You should make use of other protections such as appliances that sit in front of firewalls, like those offered by Arbor, Fortinet, Check Point, Cisco and other vendors.

That said, you can configure your firewall to drop incoming ICMP packets or block UDP port 53 to block DNS responses from outside your network. This can help prevent some ping-based and DNS attacks.

Can a DDoS Attack Create a Data Breach?

While a DDoS attack is not a data breach on its own, it is a means to perform a breach. A DDoS attack should act as an alarm for IT professionals not only due to its ability to hamper network performance but also because it can lower a system’s ability to defend itself.

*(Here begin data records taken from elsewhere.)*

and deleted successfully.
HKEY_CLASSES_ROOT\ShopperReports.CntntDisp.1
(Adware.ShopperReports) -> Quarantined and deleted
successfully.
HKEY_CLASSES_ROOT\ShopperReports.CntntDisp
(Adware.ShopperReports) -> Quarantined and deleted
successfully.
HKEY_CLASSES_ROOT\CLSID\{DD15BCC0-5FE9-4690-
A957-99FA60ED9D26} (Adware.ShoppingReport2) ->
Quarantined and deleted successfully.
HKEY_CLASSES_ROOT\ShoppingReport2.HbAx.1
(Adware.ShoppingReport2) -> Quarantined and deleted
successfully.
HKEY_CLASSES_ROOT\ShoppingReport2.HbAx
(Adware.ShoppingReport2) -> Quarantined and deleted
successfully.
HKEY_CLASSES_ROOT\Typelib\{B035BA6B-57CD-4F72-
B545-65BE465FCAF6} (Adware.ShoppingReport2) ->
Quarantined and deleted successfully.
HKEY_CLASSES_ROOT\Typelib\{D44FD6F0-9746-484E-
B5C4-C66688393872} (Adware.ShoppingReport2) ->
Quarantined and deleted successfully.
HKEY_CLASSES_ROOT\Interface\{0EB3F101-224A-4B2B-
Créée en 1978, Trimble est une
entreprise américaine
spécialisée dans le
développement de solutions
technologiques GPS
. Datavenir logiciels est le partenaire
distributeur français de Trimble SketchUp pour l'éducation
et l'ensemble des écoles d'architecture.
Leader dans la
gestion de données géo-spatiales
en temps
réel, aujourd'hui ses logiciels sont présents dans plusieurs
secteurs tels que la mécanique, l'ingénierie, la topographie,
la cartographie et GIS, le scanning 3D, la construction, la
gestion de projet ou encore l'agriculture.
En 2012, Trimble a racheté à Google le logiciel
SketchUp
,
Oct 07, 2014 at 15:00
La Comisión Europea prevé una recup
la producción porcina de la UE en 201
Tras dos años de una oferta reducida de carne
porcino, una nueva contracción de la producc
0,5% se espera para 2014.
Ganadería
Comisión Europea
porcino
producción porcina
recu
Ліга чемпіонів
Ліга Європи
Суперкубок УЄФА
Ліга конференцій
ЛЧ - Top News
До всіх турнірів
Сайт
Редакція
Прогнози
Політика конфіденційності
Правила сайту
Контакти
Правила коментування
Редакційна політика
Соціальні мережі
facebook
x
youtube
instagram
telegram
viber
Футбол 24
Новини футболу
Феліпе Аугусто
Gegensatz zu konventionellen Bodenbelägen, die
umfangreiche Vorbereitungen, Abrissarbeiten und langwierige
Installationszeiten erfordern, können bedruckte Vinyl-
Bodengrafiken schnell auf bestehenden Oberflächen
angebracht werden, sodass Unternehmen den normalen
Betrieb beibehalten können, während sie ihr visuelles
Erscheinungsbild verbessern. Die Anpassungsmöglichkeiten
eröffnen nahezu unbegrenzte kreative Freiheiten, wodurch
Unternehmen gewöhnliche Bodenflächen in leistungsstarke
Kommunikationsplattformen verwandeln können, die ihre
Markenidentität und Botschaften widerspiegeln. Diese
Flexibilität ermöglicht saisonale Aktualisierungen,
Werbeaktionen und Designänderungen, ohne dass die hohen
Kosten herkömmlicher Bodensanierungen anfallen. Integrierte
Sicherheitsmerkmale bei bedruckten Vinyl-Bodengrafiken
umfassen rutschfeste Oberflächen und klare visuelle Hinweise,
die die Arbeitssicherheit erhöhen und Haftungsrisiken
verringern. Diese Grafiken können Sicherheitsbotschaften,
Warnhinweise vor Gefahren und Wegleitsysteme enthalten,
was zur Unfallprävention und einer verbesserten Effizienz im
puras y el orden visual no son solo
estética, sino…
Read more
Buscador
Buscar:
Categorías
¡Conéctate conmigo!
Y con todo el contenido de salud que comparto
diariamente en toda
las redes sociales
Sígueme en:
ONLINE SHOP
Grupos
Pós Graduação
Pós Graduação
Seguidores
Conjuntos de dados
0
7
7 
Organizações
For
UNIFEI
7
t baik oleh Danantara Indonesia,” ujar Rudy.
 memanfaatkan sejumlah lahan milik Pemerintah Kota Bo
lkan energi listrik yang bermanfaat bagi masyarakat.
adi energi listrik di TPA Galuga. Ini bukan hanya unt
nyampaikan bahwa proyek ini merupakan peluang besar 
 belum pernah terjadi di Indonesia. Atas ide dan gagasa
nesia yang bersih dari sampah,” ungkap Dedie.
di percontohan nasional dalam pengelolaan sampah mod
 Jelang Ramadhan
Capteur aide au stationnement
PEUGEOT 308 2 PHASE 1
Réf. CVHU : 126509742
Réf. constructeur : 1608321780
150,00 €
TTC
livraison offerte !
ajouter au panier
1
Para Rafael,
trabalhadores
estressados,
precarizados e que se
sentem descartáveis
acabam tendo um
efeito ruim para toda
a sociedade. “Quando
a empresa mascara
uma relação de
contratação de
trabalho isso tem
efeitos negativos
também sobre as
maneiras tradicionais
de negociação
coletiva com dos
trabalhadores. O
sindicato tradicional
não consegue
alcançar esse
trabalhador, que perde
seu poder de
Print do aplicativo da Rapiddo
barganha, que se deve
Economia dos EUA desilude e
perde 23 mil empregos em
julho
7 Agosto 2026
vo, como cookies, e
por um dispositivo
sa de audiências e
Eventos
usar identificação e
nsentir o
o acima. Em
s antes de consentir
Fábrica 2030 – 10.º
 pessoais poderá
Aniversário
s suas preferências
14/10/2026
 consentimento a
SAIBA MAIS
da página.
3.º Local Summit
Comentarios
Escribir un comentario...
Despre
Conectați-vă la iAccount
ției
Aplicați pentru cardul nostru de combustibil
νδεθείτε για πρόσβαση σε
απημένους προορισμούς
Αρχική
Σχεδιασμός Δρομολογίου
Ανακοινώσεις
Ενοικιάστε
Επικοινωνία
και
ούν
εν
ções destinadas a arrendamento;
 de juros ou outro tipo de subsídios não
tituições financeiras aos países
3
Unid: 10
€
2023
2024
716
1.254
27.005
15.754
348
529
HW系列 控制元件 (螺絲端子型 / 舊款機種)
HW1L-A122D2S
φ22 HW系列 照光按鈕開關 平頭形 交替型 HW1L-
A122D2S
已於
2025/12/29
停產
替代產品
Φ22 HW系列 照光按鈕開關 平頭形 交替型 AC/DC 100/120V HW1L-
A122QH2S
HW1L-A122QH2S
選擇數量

Many times, bad actors will launch a DDoS attack to mask a more deadly security breach. This is like a magician’s trick that draws attention to his left hand while his right one performs the sleight of hand required by the trick.

If a DDoS attack can down an intrusion prevention system or a firewall for only a few moments, that could be all the time needed for a bad guy’s data breach trick.

How Long Can a DDoS Last?

A DDoS attack can last from minutes to weeks.

According to a Kaspersky Lab report during the last quarter of 2018, one DDoS attack lasted 329 hours. (That’s almost two weeks.) During 2018, the average length of a DDoS attack more than doubled from the start of the year to its end (95 minutes to 218 minutes). Attacks are increasing in length due to the fact that they are becoming more complex and tougher to mitigate.

Does Changing Your IP Address Stop DDoS?

Changing your IP address can end a DDoS attack (at least temporarily). When requesting a new IP address from your provider, make sure you also send a DHCP release or renewal request as part of the process. Otherwise, you may receive the same IP address you had before.

Also, if you use a dynamic DNS service and the attack is directed at your hostname instead of the IP address, you may find that you are still under attack, as the hostname follows you to your new IP address.

How Frequent Are DDoS Attacks?

During 2022, organizations around the globe mitigated an average of 29.3 attacks per day during Q4 2022, which was 3.5 times more compared to the 8.4 attacks per day the organizations saw at the end of 2021.

The number of DDoS attacks grew 150% internationally when compared to 2021. The number of attacks in the Americas increased 212% compared to 2021.

Can a DDoS Attack Be Traced?

DDoS attacks have become tougher to trace thanks to the layers of bot armies that disguise the original source thanks to their use of encrypted and peer-to-peer connections.

That said, if a DDoS attacker has not properly masked their IP address, it could be possible to trace the attack back to them, but only in the time during or immediately following the attack. The longer an investigation takes to be initiated, the lower the chances of finding the originator of a DDoS attack.